IDXChannel - Investasi jumbo senilai Rp3.000 triliun dibutuhkan Indonesia untuk menjalankan proyek kelistrikan nasional. Hal ini tertuang dalam Rencana Usaha Penyediaan Tenaga Listrik (RUPTL) 2025–2034 yang baru saja diluncurkan pemerintah bersama PT PLN (Persero).
Direktur Teknologi, Engineering, dan Keberlanjutan PLN Evy Haryadi mengungkapkan, kebutuhan investasi sebesar Rp3.000 triliun ini menuntut kepercayaan investor yang tinggi. Sebab, PLN terus berupaya berupaya meyakinkan pasar dengan memperbaiki profil risiko.
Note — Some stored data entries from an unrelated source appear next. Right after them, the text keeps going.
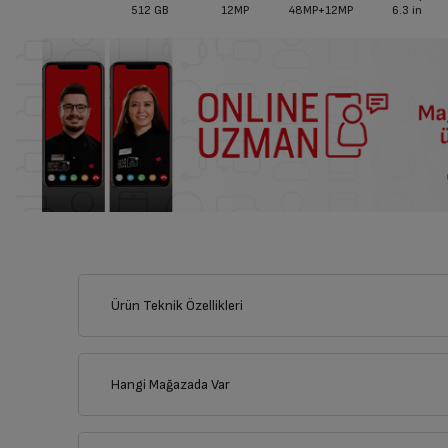
512 GB
12MP
48MP+12MP
6.3
in
Ürün Teknik Özellikleri
Hangi Mağazada Var
İl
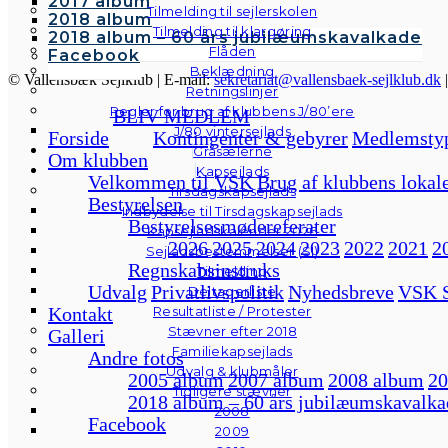
2017 album
Tilmelding til sejlerskolen
2018 album
Tilmelding til klargøring
2018 album – 60 års jubilæumskavalkade
Flåden
Facebook
Beklædning
© Vallensbæk Sejlklub | E-mail:
sekretariat@vallensbaek-sejlklub.dk
Retningslinjer
Regler for brug af klubbens J/80’ere
BLIV MEDLEM
J/80 vintersejlads
Forside
Kontingenter & gebyrer
Medlemsty
Gråsælerne
Om klubben
Kapsejlads
Velkommen til VSK
Brug af klubbens lokal
Tirsdagskapsejlads
Bestyrelsen
Indbydelse til Tirsdagskapsejlads
Bestyrelsesmødereferater
Kapsejladskalender 2026
2026
2025
2024
2023
2022
2021
2
Sejladsbestemmelser (SI)
Regnskabsinstruks
Tilmelding
Udvalg
Privatlivspolitik
Nyhedsbreve
VSK S
Deltagerliste
Resultatliste / Protester
Kontakt
Stævner efter 2018
Galleri
Familiekapsejlads
Andre fotos
Udvalg & klubmåler
2005 album
2007 album
2008 album
20
Tidligere stævner
2018 album – 60 års jubilæumskavalka
2008
Facebook
2009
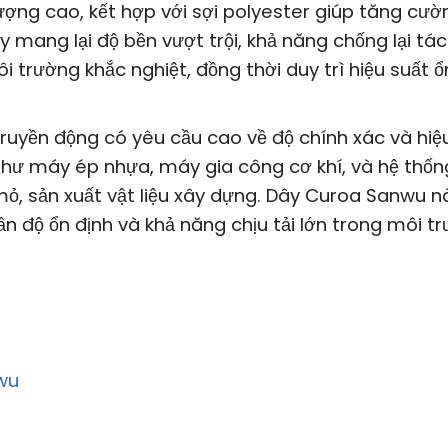
ượng cao, kết hợp với sợi polyester giúp tăng cườ
ày mang lại độ bền vượt trội, khả năng chống lại tá
 trường khắc nghiệt, đồng thời duy trì hiệu suất ổ
ruyền động có yêu cầu cao về độ chính xác và hiệ
hư máy ép nhựa, máy gia công cơ khí, và hệ thốn
ỏ, sản xuất vật liệu xây dựng. Dây Curoa Sanwu n
n độ ổn định và khả năng chịu tải lớn trong môi t
wu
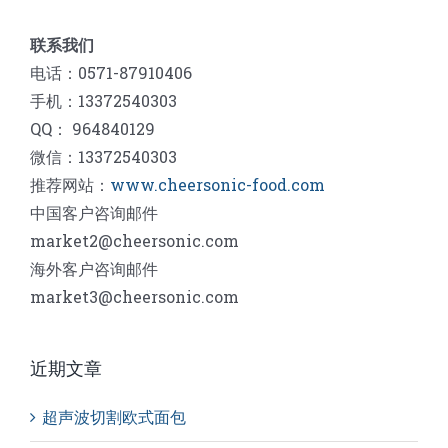
联系我们
电话：0571-87910406
手机：13372540303
QQ： 964840129
微信：13372540303
推荐网站：
www.cheersonic-food.com
中国客户咨询邮件
market2@cheersonic.com
海外客户咨询邮件
market3@cheersonic.com
近期文章
超声波切割欧式面包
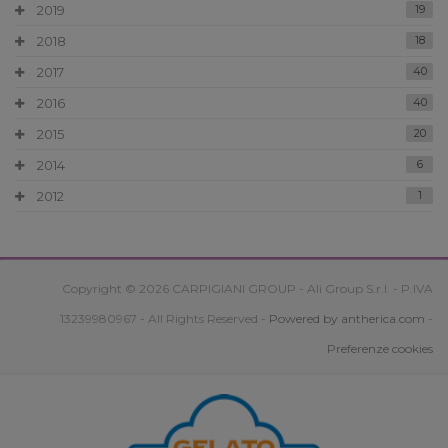
2019
19
2018
18
2017
40
2016
40
2015
20
2014
6
2012
1
Copyright © 2026 CARPIGIANI GROUP - Ali Group S.r.l. - P.IVA
13239980967 - All Rights Reserved -
Powered by antherica.com
-
Preferenze cookies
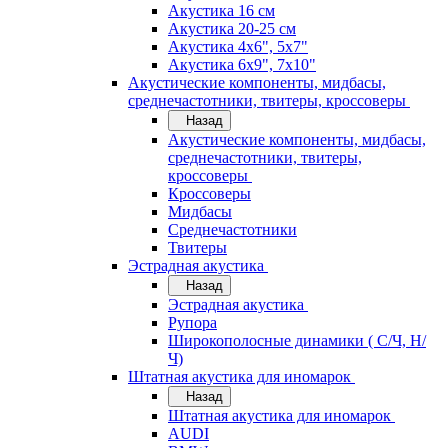
Акустика 16 см
Акустика 20-25 см
Акустика 4х6", 5х7"
Акустика 6х9", 7х10"
Акустические компоненты, мидбасы,
среднечастотники, твитеры, кроссоверы
Назад
Акустические компоненты, мидбасы,
среднечастотники, твитеры,
кроссоверы
Кроссоверы
Мидбасы
Среднечастотники
Твитеры
Эстрадная акустика
Назад
Эстрадная акустика
Рупора
Широкополосные динамики ( С/Ч, Н/
Ч)
Штатная акустика для иномарок
Назад
Штатная акустика для иномарок
AUDI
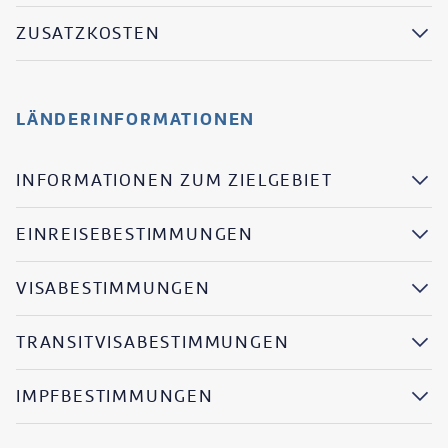
ZUSATZKOSTEN
LÄNDERINFORMATIONEN
INFORMATIONEN ZUM ZIELGEBIET
EINREISEBESTIMMUNGEN
VISABESTIMMUNGEN
TRANSITVISABESTIMMUNGEN
IMPFBESTIMMUNGEN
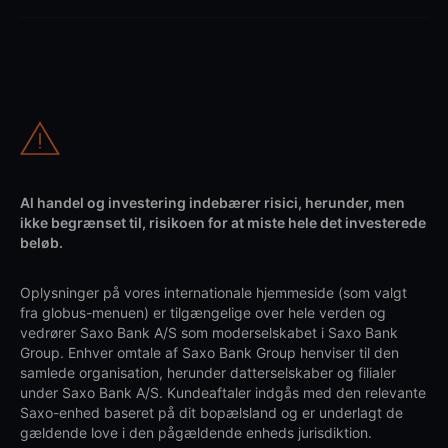
Al handel og investering indebærer risici, herunder, men
ikke begrænset til, risikoen for at miste hele det investerede
beløb.
Oplysninger på vores internationale hjemmeside (som valgt
fra globus-menuen) er tilgængelige over hele verden og
vedrører Saxo Bank A/S som moderselskabet i Saxo Bank
Group. Enhver omtale af Saxo Bank Group henviser til den
samlede organisation, herunder datterselskaber og filialer
under Saxo Bank A/S. Kundeaftaler indgås med den relevante
Saxo-enhed baseret på dit bopælsland og er underlagt de
gældende love i den pågældende enheds jurisdiktion.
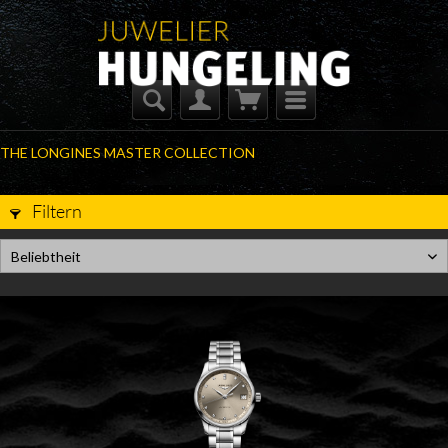
THE LONGINES MASTER COLLECTION
Filtern
Beliebtheit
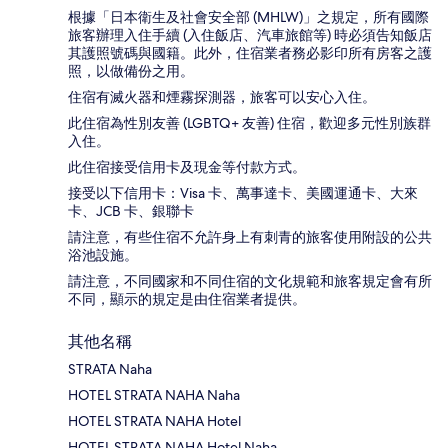
根據「日本衛生及社會安全部 (MHLW)」之規定，所有國際
旅客辦理入住手續 (入住飯店、汽車旅館等) 時必須告知飯店
其護照號碼與國籍。此外，住宿業者務必影印所有房客之護
照，以做備份之用。
住宿有滅火器和煙霧探測器，旅客可以安心入住。
此住宿為性別友善 (LGBTQ+ 友善) 住宿，歡迎多元性別族群
入住。
此住宿接受信用卡及現金等付款方式。
接受以下信用卡：Visa 卡、萬事達卡、美國運通卡、大來
卡、JCB 卡、銀聯卡
請注意，有些住宿不允許身上有刺青的旅客使用附設的公共
浴池設施。
請注意，不同國家和不同住宿的文化規範和旅客規定會有所
不同，顯示的規定是由住宿業者提供。
其他名稱
STRATA Naha
HOTEL STRATA NAHA Naha
HOTEL STRATA NAHA Hotel
HOTEL STRATA NAHA Hotel Naha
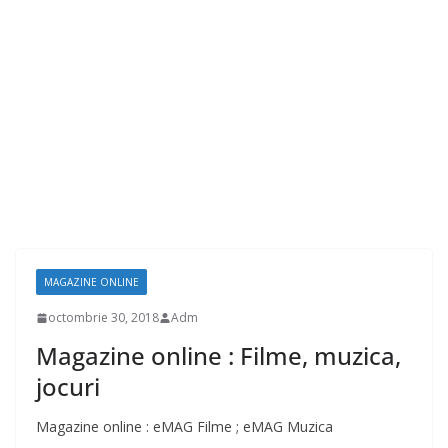
MAGAZINE ONLINE
octombrie 30, 2018
Adm
Magazine online : Filme, muzica,
jocuri
Magazine online : eMAG Filme ; eMAG Muzica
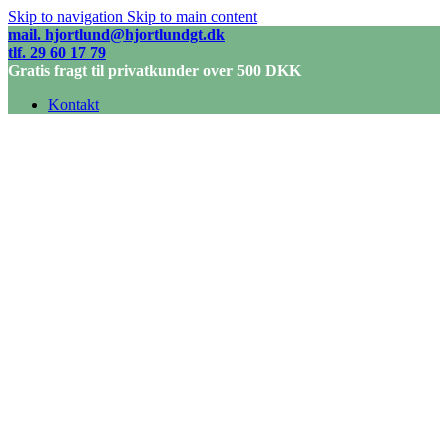
Skip to navigation
Skip to main content
mail. hjortlund@hjortlundgt.dk
tlf. 29 60 17 79
Gratis fragt til privatkunder over 500 DKK
Kontakt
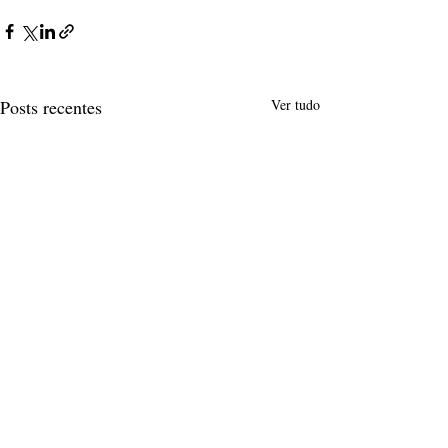
Posts recentes
Ver tudo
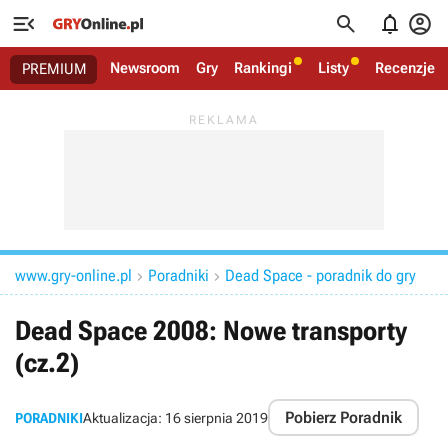




Newsroom
Gry
Rankingi
Listy
Recenzje
PREMIUM
www.gry-online.pl
Poradniki
Dead Space - poradnik do gry


Dead Space 2008: Nowe transporty
(cz.2)
Pobierz Poradnik
PORADNIKI
Aktualizacja:
16 sierpnia 2019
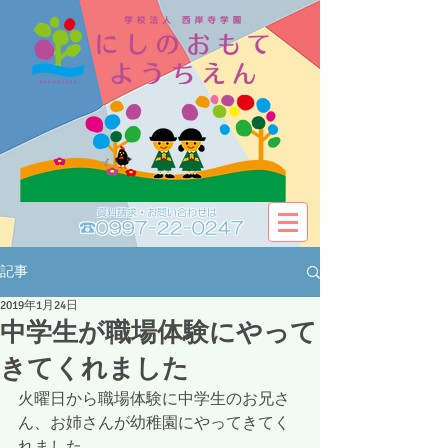
資料請求・お問い合わせは​​
☎0997-22-0247
記事
2019年1月24日
中学生が職場体験にやって
きてくれました
火曜日から職場体験に中学生のお兄さ
ん、お姉さんが幼稚園にやってきてく
れました。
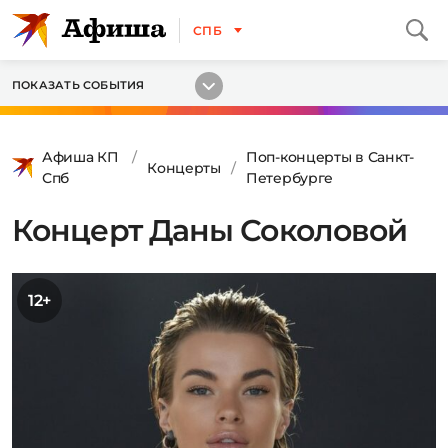
СПБ
ПОКАЗАТЬ СОБЫТИЯ
Афиша КП
Поп-концерты в Санкт-
Концерты
Спб
Петербурге
Концерт Даны Соколовой
12+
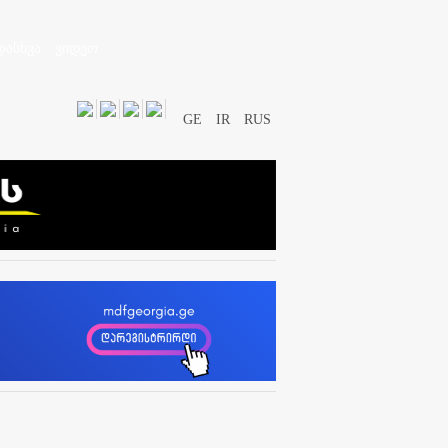
დასხვა
ვიდეო
GE
IR
RUS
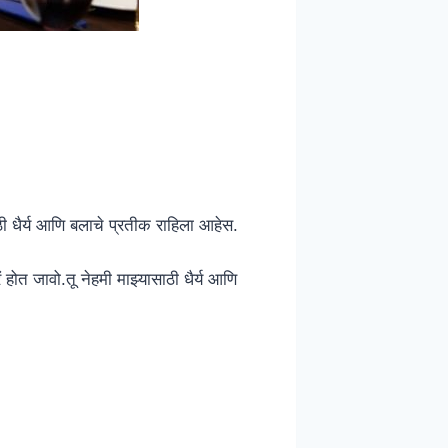
ी धैर्य आणि बलाचे प्रतीक राहिला आहेस.
ं होत जावो.तू नेहमी माझ्यासाठी धैर्य आणि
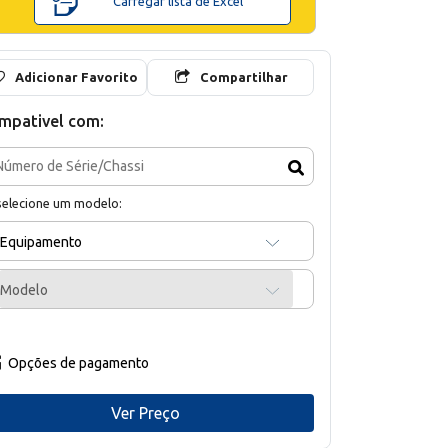
Carregar lista de Excel
Adicionar Favorito
Compartilhar
mpativel com:
selecione um modelo:
Equipamento
Modelo
Opções de pagamento
Ver Preço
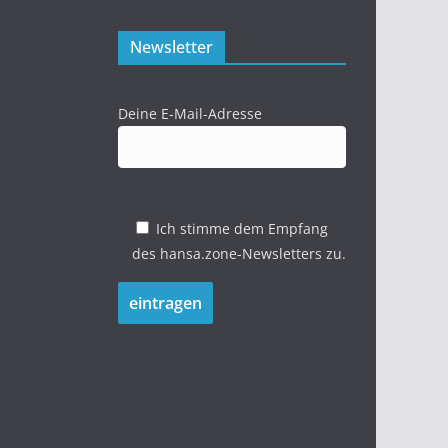
Newsletter
Deine E-Mail-Adresse
Ich stimme dem Empfang
des hansa.zone-Newsletters zu.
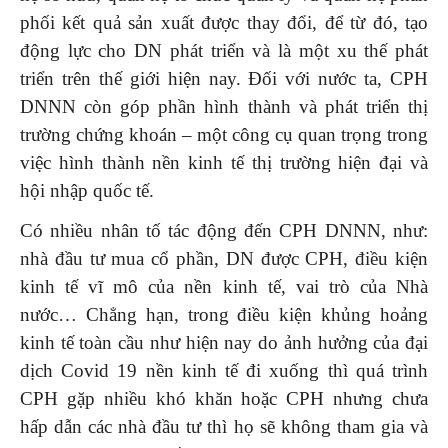
phối kết quả sản xuất được thay đổi, để từ đó, tạo
động lực cho DN phát triển và là một xu thế phát
triển trên thế giới hiện nay. Đối với nước ta, CPH
DNNN còn góp phần hình thành và phát triển thị
trường chứng khoán – một công cụ quan trọng trong
việc hình thành nền kinh tế thị trường hiện đại và
hội nhập quốc tế.
Có nhiều nhân tố tác động đến CPH DNNN, như:
nhà đầu tư mua cổ phần, DN được CPH, điều kiện
kinh tế vĩ mô của nền kinh tế, vai trò của Nhà
nước… Chẳng hạn, trong điều kiện khủng hoảng
kinh tế toàn cầu như hiện nay do ảnh hưởng của đại
dịch Covid 19 nền kinh tế đi xuống thì quá trình
CPH gặp nhiều khó khăn hoặc CPH nhưng chưa
hấp dẫn các nhà đầu tư thì họ sẽ không tham gia và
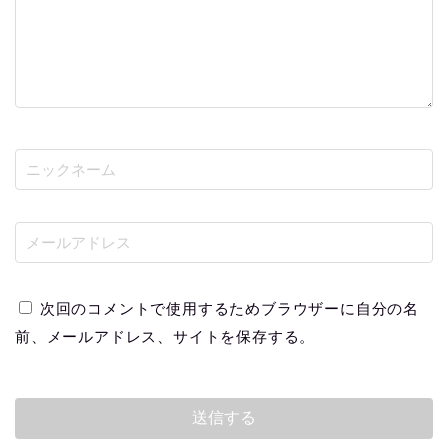
次回のコメントで使用するためブラウザーに自分の名
前、メールアドレス、サイトを保存する。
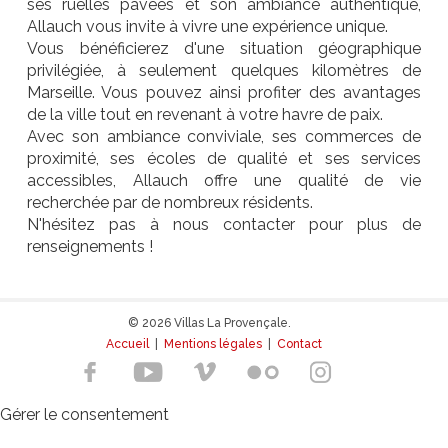
ses ruelles pavées et son ambiance authentique,
Allauch vous invite à vivre une expérience unique.
Vous bénéficierez d'une situation géographique
privilégiée, à seulement quelques kilomètres de
Marseille. Vous pouvez ainsi profiter des avantages
de la ville tout en revenant à votre havre de paix.
Avec son ambiance conviviale, ses commerces de
proximité, ses écoles de qualité et ses services
accessibles, Allauch offre une qualité de vie
recherchée par de nombreux résidents.
N'hésitez pas à nous contacter pour plus de
renseignements !
© 2026 Villas La Provençale.
Accueil
|
Mentions légales
|
Contact
Gérer le consentement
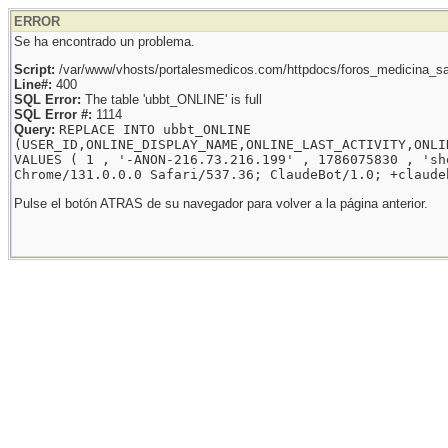
ERROR
Se ha encontrado un problema.
Script:
/var/www/vhosts/portalesmedicos.com/httpdocs/foros_medicina_sal
Line#:
400
SQL Error:
The table 'ubbt_ONLINE' is full
SQL Error #:
1114
Query:
REPLACE INTO ubbt_ONLINE
(USER_ID,ONLINE_DISPLAY_NAME,ONLINE_LAST_ACTIVITY,ONLI
VALUES ( 1 , '-ANON-216.73.216.199' , 1786075830 , 'sh
Chrome/131.0.0.0 Safari/537.36; ClaudeBot/1.0; +claude
Pulse el botón ATRAS de su navegador para volver a la página anterior.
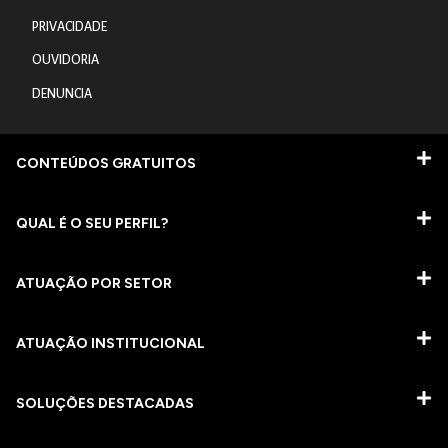
PRIVACIDADE
OUVIDORIA
DENUNCIA
CONTEÚDOS GRATUITOS
QUAL É O SEU PERFIL?
ATUAÇÃO POR SETOR
ATUAÇÃO INSTITUCIONAL
SOLUÇÕES DESTACADAS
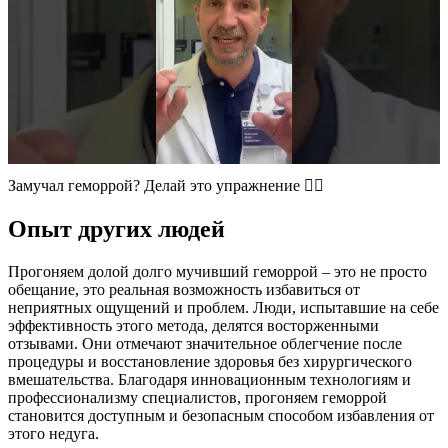
Замучал геморрой? Делай это упражнение 👍🏻
Опыт других людей
Прогоняем долой долго мучивший геморрой – это не просто
обещание, это реальная возможность избавиться от
неприятных ощущений и проблем. Люди, испытавшие на себе
эффективность этого метода, делятся восторженными
отзывами. Они отмечают значительное облегчение после
процедуры и восстановление здоровья без хирургического
вмешательства. Благодаря инновационным технологиям и
профессионализму специалистов, прогоняем геморрой
становится доступным и безопасным способом избавления от
этого недуга.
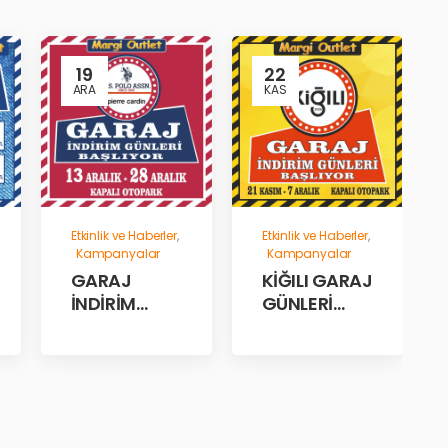
19
22
ARA
KAS
Etkinlik ve Haberler
,
Etkinlik ve Haberler
,
Kampanyalar
Kampanyalar
GARAJ
KİĞILI GARAJ
İNDİRİM
GÜNLERİ
GÜNLERİ!
BAŞLADI!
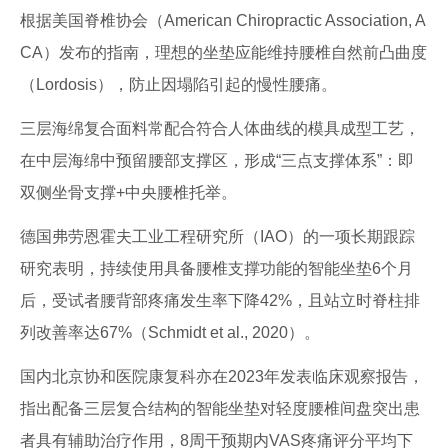
根据美国脊椎协会（American Chiropractic Association, A
CA）发布的指南，理想的坐垫应能维持腰椎自然前凸曲度
（Lordosis），防止因塌陷引起的慢性腰痛。
三层海绵复合面料常配合符合人体曲线的模具成型工艺，
在中层海绵中预留腰部支撑区，形成“三点支撑体系”：即
双侧坐骨支撑+中央腰椎托举。
德国弗劳恩霍夫工业工程研究所（IAO）的一项长期跟踪
研究表明，持续使用具备腰椎支撑功能的智能坐垫6个月
后，受试者腰背部疼痛发生率下降42%，且站立时脊柱排
列改善率达67%（Schmidt et al., 2020）。
国内北京协和医院康复科亦在2023年发表临床观察报告，
指出配备三层复合结构的智能坐垫对轻度腰椎间盘突出患
者具有辅助治疗作用，8周干预期内VAS疼痛评分平均下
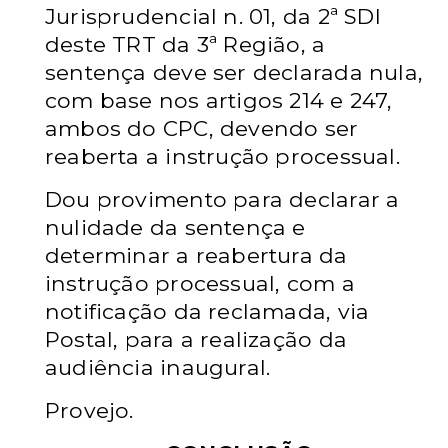
Jurisprudencial n. 01, da 2ª
SDI
deste TRT da 3ª Região, a
sentença deve ser declarada nula,
com
base nos artigos 214 e 247,
ambos do CPC, devendo ser
reaberta a
instrução processual.
Dou provimento para declarar a
nulidade da sentença
e
determinar a reabertura da
instrução processual, com a
notificação
da reclamada, via
Postal, para a realização da
audiência inaugural.
Provejo.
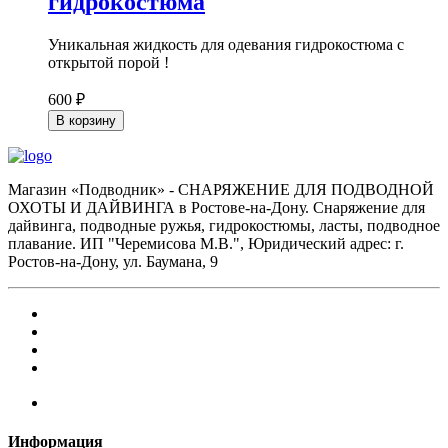
гидрокостюма
Уникальная жидкость для одевания гидрокостюма с
открытой порой !
600 ₽
В корзину
Магазин «Подводник» - СНАРЯЖЕНИЕ ДЛЯ ПОДВОДНОЙ
ОХОТЫ И ДАЙВИНГА в Ростове-на-Дону. Снаряжение для
дайвинга, подводные ружья, гидрокостюмы, ласты, подводное
плавание. ИП "Черемисова М.В.", Юридический адрес: г.
Ростов-на-Дону, ул. Баумана, 9
Информация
"Risiko kita sudah turun dari 30,7 ke 27,4 atau kategori medium risk. Dengan perbaikan ini, peluang mendapatkan investor akan semakin terbuka,” kata Evy dalam ajang Katadata Sustainability Action for The Future Economy (SAFE) 2025 di Jakarta, dikutip pada Kamis (11/9/2025).
Untuk diketahui, selama 10 tahun ke depan, pemerintah menargetkan tambahan kapasitas 69,5 gigawatt (GW). Dari angka tersebut, 76 persen atau 52,9 GW direncanakan bersumber dari energi baru terbarukan (EBT) dan teknologi penyimpanan energi.
Angka ini hampir menyamai kapasitas pembangkit listrik yang telah dibangun sejak Indonesia merdeka atau sekitar 75 GW. Meski terkesan ambisius, rencana RUPTL 2025-2034 dipandang memiliki nilai strategis.
Meski demikian, skala ambisi ini menuntut kejelasan arah permintaan. Evy menekankan, pembentukan demand menjadi strategi utama, terutama untuk menopang sektor-sektor yang diproyeksikan melonjak tajam konsumsinya.
“Misalnya sektor perikanan di kawasan timur. Dengan menyiapkan cold storage berbasis listrik, otomatis akan memacu pertumbuhan ekonomi sekaligus kebutuhan energi di sana,” katanya.
PLN, kata Evy, mengidentifikasi setidaknya tiga motor pertumbuhan konsumsi listrik dalam dekade mendatang, yakni pendingin ruangan (AC), ekspansi pusat data berbasis artificial intelligence (AI), dan adopsi kendaraan listrik (EV).